EXERCISE INSTRUCTIONS:
In the copy, keep every line below as it is and leave out the pictures.

RECORDS:

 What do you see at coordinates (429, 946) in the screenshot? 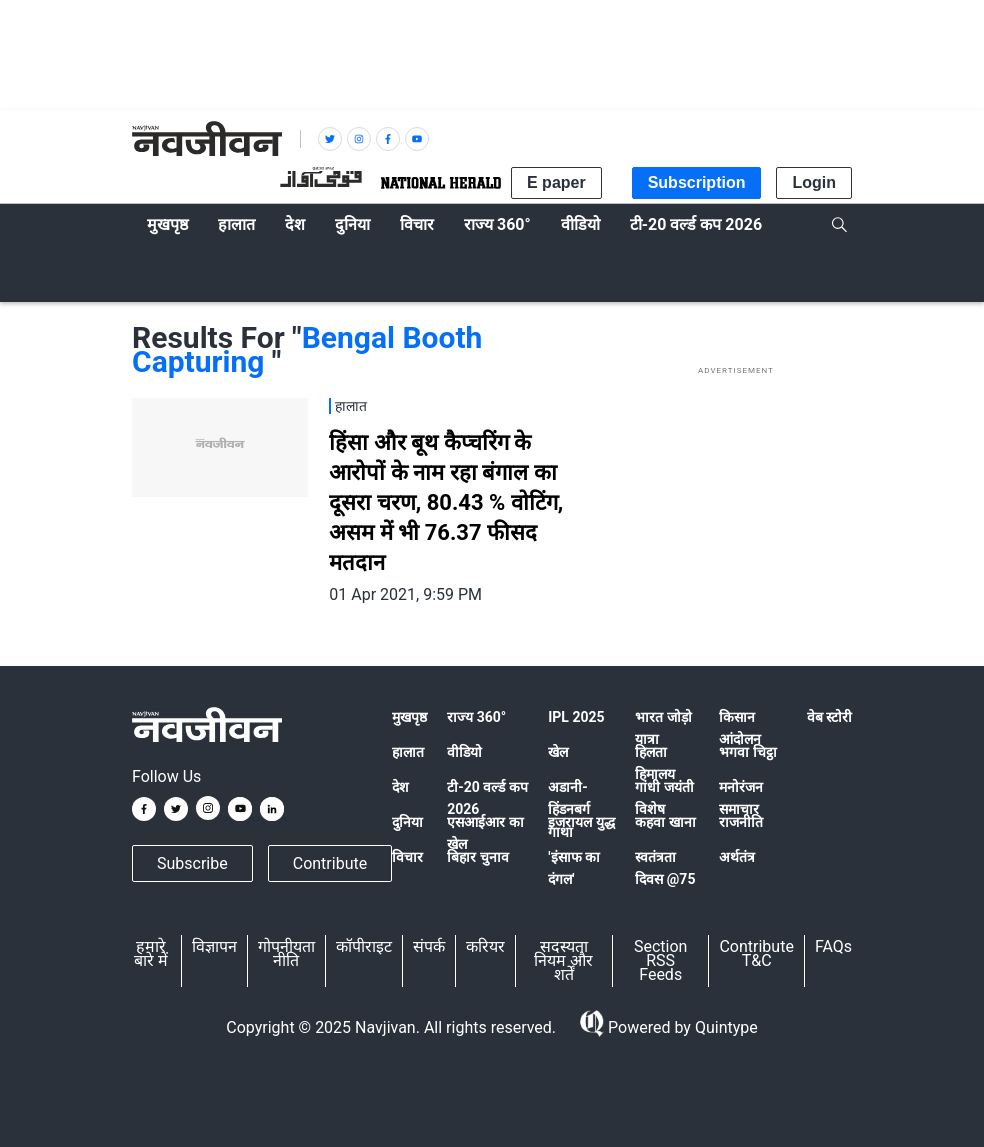
I see `संपर्क` at bounding box center [429, 946].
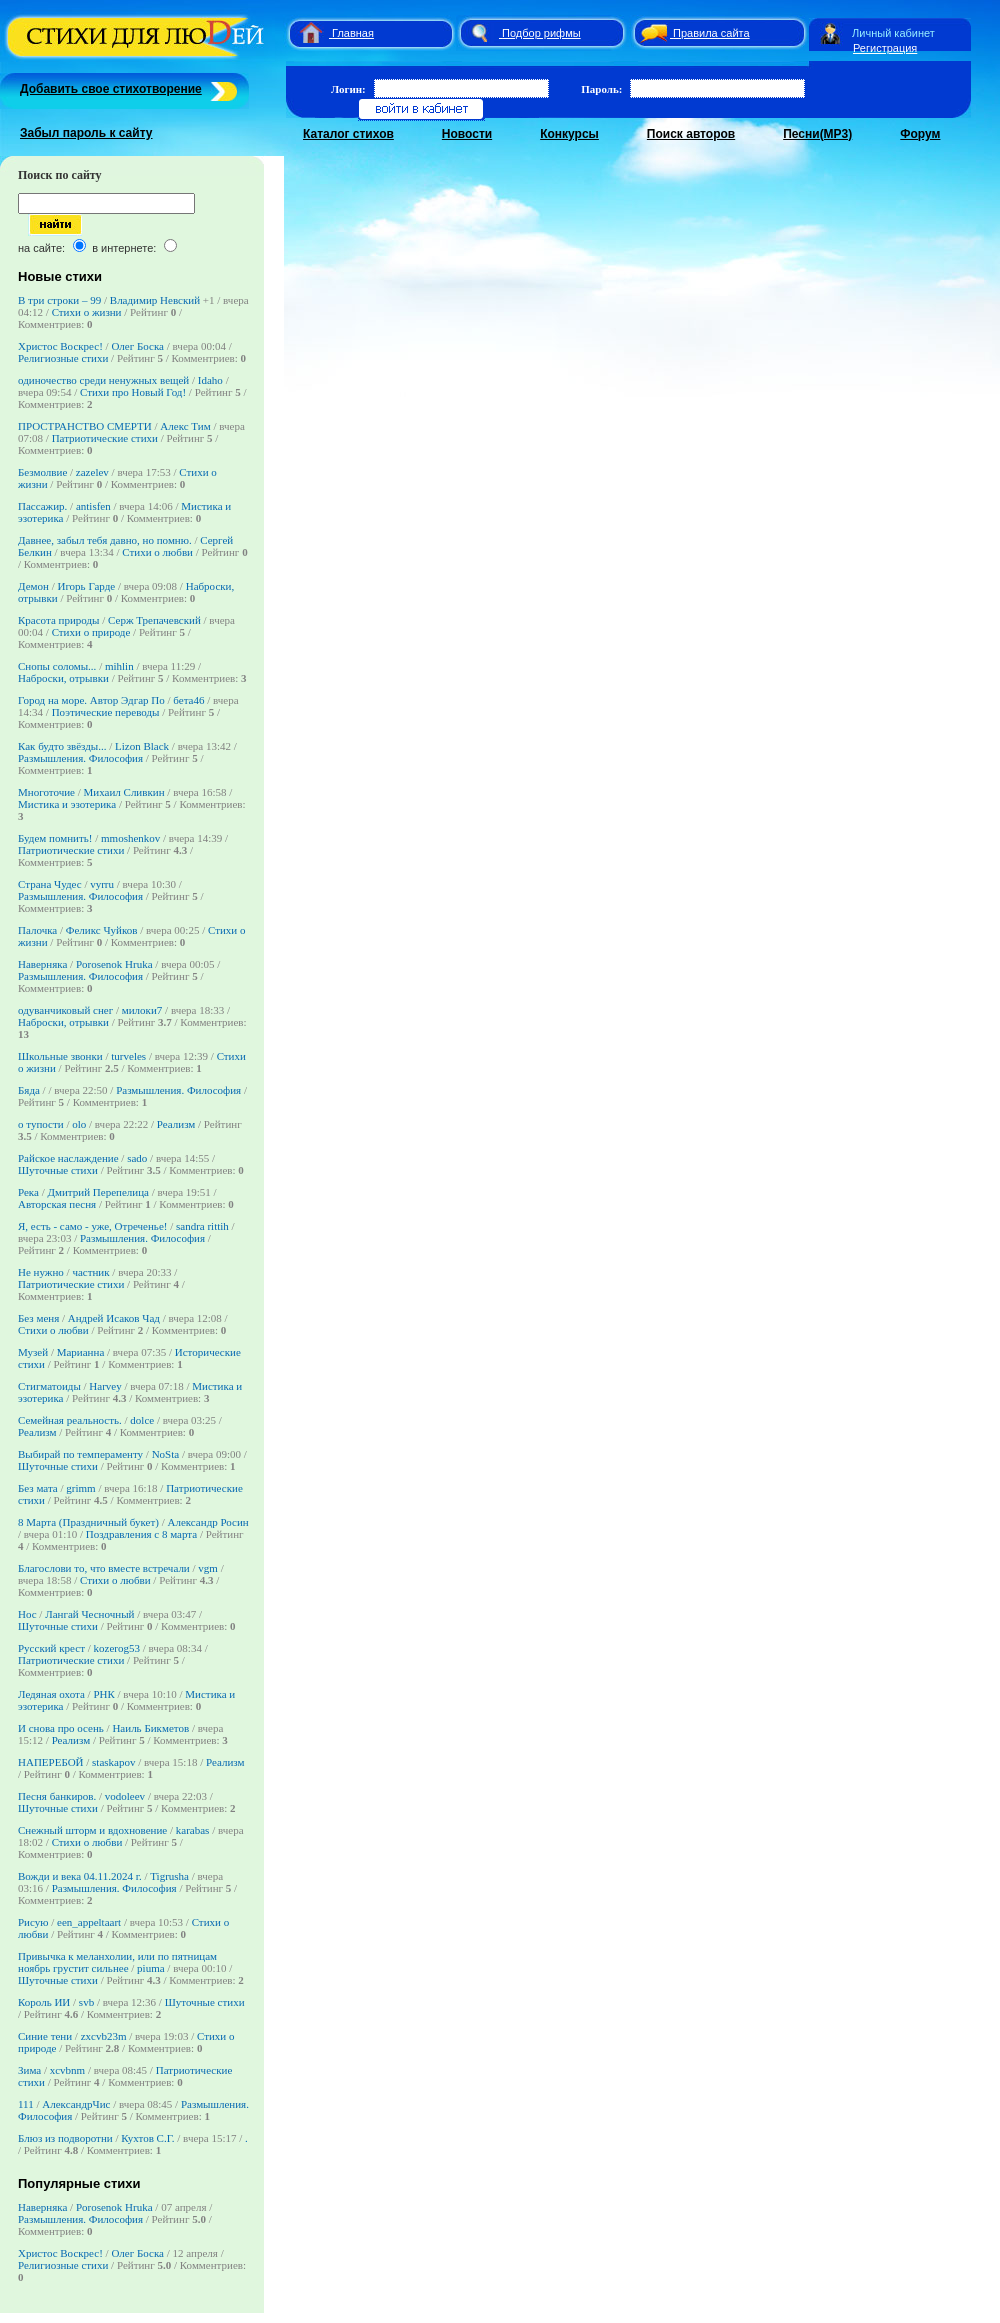 The height and width of the screenshot is (2323, 1000). Describe the element at coordinates (119, 666) in the screenshot. I see `mihlin` at that location.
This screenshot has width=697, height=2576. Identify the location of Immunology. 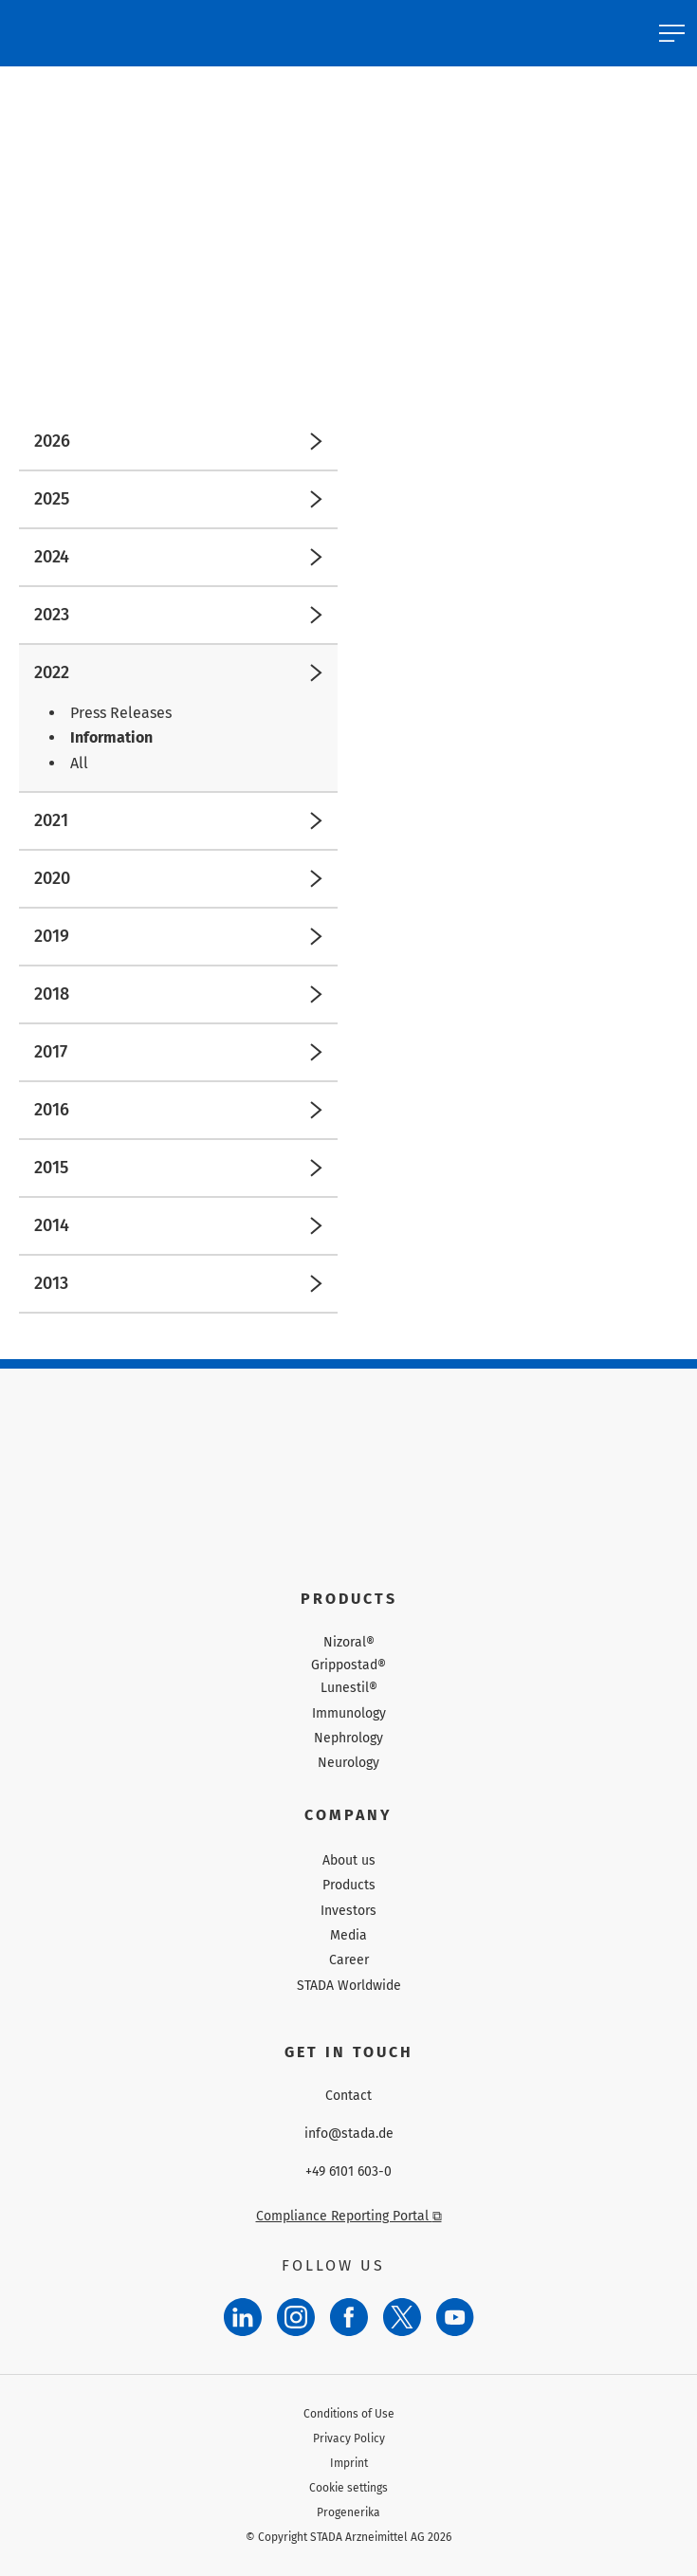
(349, 1713).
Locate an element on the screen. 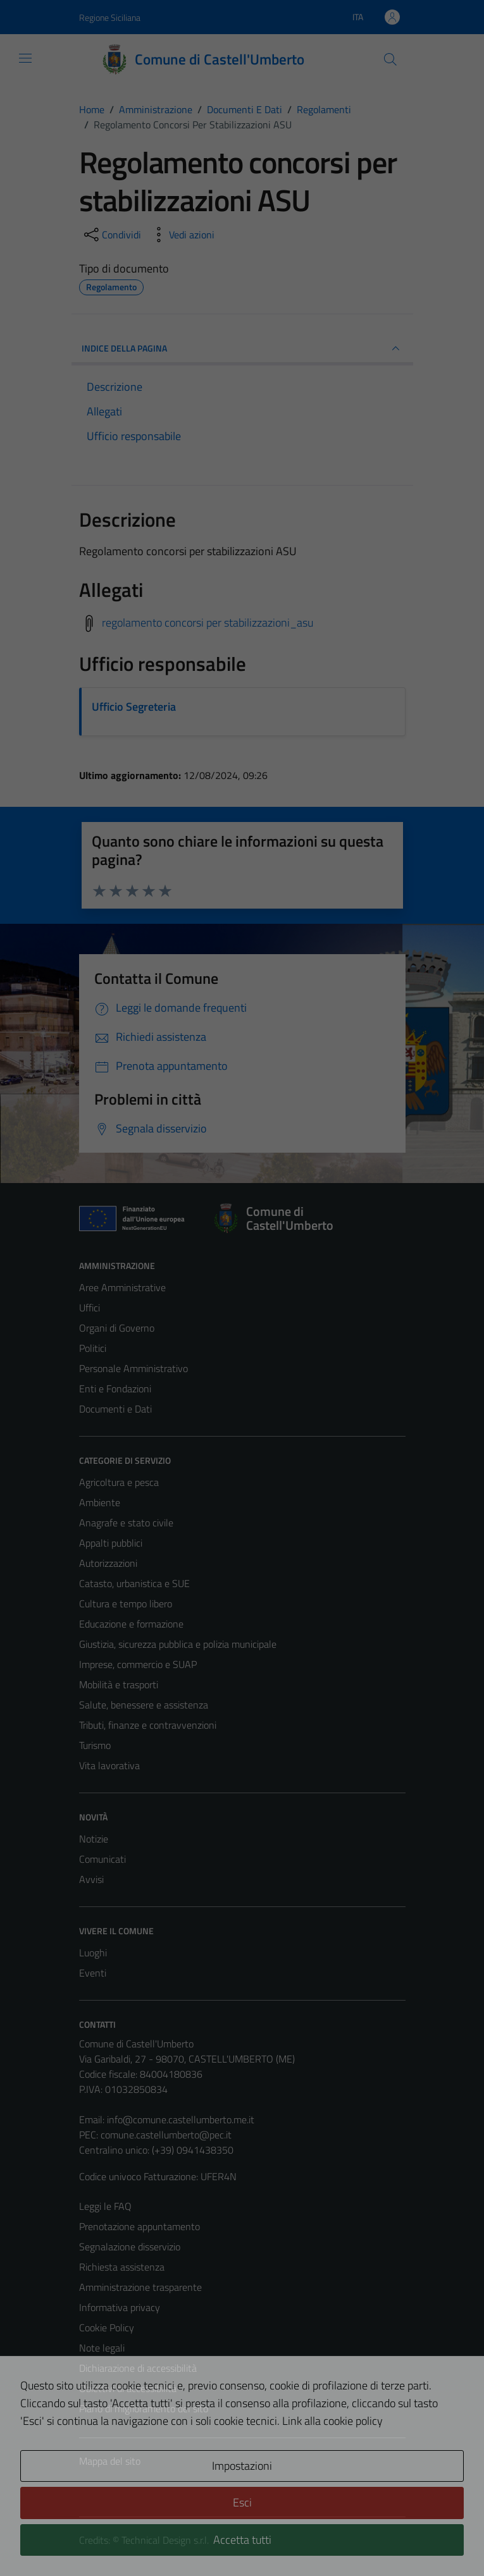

SOLUTION TO THIS EXERCISE:
 What do you see at coordinates (429, 946) in the screenshot? 
I see `संपर्क` at bounding box center [429, 946].
 The height and width of the screenshot is (2323, 1000). Describe the element at coordinates (119, 666) in the screenshot. I see `mihlin` at that location.
This screenshot has width=697, height=2576. Identify the location of Immunology. 
(349, 1713).
Locate an element on the screen. 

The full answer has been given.